Mailing lists break DMARC because they modify the message body (adding footers, subject tags) which breaks DKIM, and they send from their own IP which breaks SPF alignment. The most common fix is From header rewriting, where the list changes the From address to its own domain. ARC also helps by preserving original authentication results for receivers that support it.
DMARC and Mailing Lists: The Alignment Problem
Why Mailing Lists Break Everything
Mailing lists are the worst-case scenario for email authentication. Here's what a typical list does:
- Receives your message with valid SPF and DKIM
- Modifies the subject — adds
[ListName]prefix - Adds a footer — unsubscribe link, list information
- Sends from the list server's IP — not your original server
Result: SPF fails (wrong IP), DKIM fails (body modified), DMARC fails (nothing aligns).
This isn't a theoretical problem.

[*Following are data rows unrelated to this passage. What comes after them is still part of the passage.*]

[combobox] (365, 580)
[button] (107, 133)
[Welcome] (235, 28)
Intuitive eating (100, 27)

If your domain has p=reject, your messages to mailing lists may get rejected at the receiving end — and other list members won't see your posts.
The Solutions
From Header Rewriting
Most modern mailing list software now rewrites the From header when the original sender's domain has a DMARC policy of p=quarantine or p=reject.
Before rewriting:
From: [email protected]
After rewriting:
From: [email protected] via listname <[email protected]>
Reply-To: [email protected]
This fixes DMARC because the From domain is now listdomain.com, and the list server's own SPF/DKIM covers that domain. The original sender goes into Reply-To.
Practitioner note: From rewriting works but it's ugly. Recipients see the list domain instead of the sender's domain. It's a pragmatic compromise — not a clean solution. The email community has been debating this for over a decade.
ARC Headers
ARC (Authenticated Received Chain) is the protocol-level solution. The mailing list server:
- Records that the original message passed DMARC
- Adds ARC-Authentication-Results, ARC-Message-Signature, ARC-Seal headers
- Forwards the modified message
The receiving server can check the ARC chain and decide to accept the message based on the original authentication.

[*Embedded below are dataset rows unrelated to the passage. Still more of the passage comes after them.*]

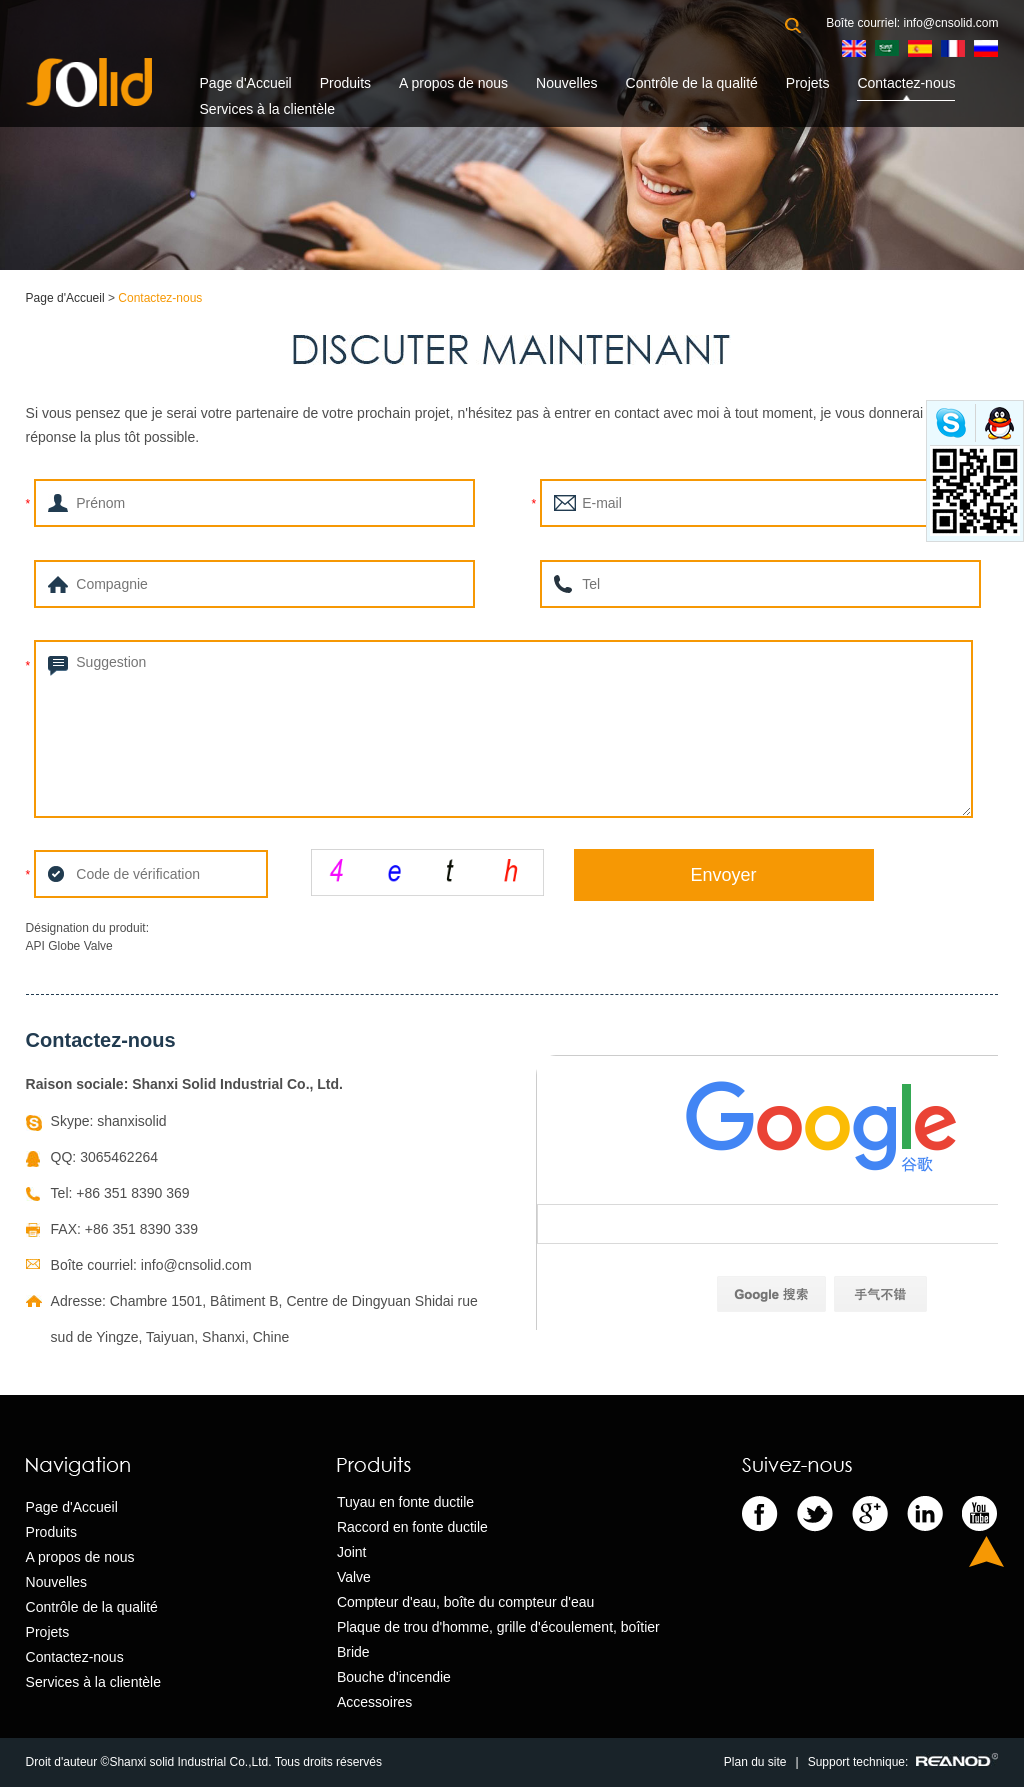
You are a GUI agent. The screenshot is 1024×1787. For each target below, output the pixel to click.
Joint (352, 1552)
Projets (808, 83)
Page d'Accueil (246, 83)
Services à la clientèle (267, 109)
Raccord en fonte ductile (412, 1527)
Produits (345, 83)
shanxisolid (131, 1121)
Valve (354, 1577)
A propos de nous (453, 83)
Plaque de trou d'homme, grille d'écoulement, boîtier (498, 1627)
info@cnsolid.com (951, 23)
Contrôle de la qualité (692, 83)
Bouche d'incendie (394, 1677)
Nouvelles (566, 83)
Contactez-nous (906, 83)
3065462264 (119, 1157)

The limitation: ARC works on a trust model. The receiver has to trust the mailing list server's ARC seal. Not all receivers evaluate ARC for all senders.
Sender Rewrites
Some lists use SRS (Sender Rewriting Scheme) to rewrite the Return-Path envelope sender. This helps SPF alignment but doesn't fix DKIM.
What You Should Do
As a domain owner with DMARC p=reject:
- Accept that some mailing list deliverability will be impacted
- Don't lower your DMARC policy — the protection is worth more than edge-case mailing list delivery
- Monitor your DMARC reports to understand the volume
As a mailing list operator:
- Enable From header rewriting for domains with DMARC policies
- Implement ARC header sealing
- Use modern list software (Mailman 3+, Google Groups)

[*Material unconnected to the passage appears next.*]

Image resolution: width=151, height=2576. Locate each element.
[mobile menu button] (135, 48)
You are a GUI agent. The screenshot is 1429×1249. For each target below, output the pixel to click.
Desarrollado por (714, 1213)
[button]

Practitioner note: When clients ask me whether they should hold off on p=reject because of mailing lists, I tell them no. The mailing list problem affects a tiny percentage of their email volume. The domain protection from p=reject is worth far more than perfect mailing list delivery. Most lists have adapted with From rewriting anyway.
List Software Support
| Software | From Rewriting | ARC Support |
|---|---|---|
| Google Groups | Yes | Yes |
| Mailman 3 | Yes | Yes |
| Mailman 2 | Limited | No |
| LISTSERV | Yes | Limited |
| Sympa | Yes | Yes |
If you're running a mailing list and need help implementing ARC or From rewriting, or your organization is hitting mailing list issues after DMARC enforcement, I can help find the right approach.
Sources
- RFC 7489: Domain-based Message Authentication (DMARC)
- RFC 8617: The Authenticated Received Chain (ARC) Protocol
- RFC 7960: Interoperability Issues between DMARC and Indirect Email Flows
- dmarcian: DMARC and mailing lists
v1.0 · April 2026
Frequently Asked Questions
Why do mailing lists break DMARC?
Lists modify the body (footers, subject tags), breaking DKIM. They send from their own IP, breaking SPF. With both failing, DMARC fails.
What is From rewriting for mailing lists?
The list changes the From header to its own domain ([email protected]) and puts the original sender in Reply-To. This fixes DMARC alignment but changes the visible sender.
Does ARC fix the mailing list problem?
Partially. ARC lets the receiving server see that authentication originally passed. But not all receivers fully trust ARC chains, so it's not a complete solution yet.
Should I use p=none because of mailing lists?
No. The volume of mailing list failures is typically small. Don't sacrifice your domain's DMARC protection for a few edge cases.
Which mailing list software supports ARC?
Mailman 3, Google Groups, and Sympa support ARC. Older versions of Mailman and LISTSERV may not.